Your copy should hold only the lines from the one holding "110KV Gittertårn" through the last line of the records below, both included, each exact and with no pictures.

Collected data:
------------

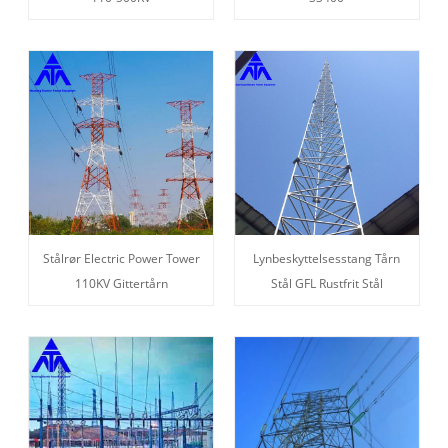
Stålrør Electric Power Tower
Lynbeskyttelsesstang Tårn
110KV Gittertårn
Stål GFL Rustfrit Stål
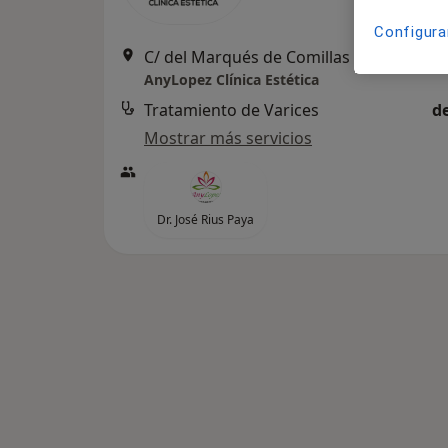
Configura
C/ del Marqués de Comillas 4, local 6, 
AnyLopez Clínica Estética
Tratamiento de Varices
d
Mostrar más servicios
Dr. José Rius Paya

------------

*Solved problem*.
110KV Gittertårn
Stål GFL Rustfrit Stål
Configura
C/ del Marqués de Comillas 4, local 6, 
AnyLopez Clínica Estética
Tratamiento de Varices
d
Mostrar más servicios
Dr. José Rius Paya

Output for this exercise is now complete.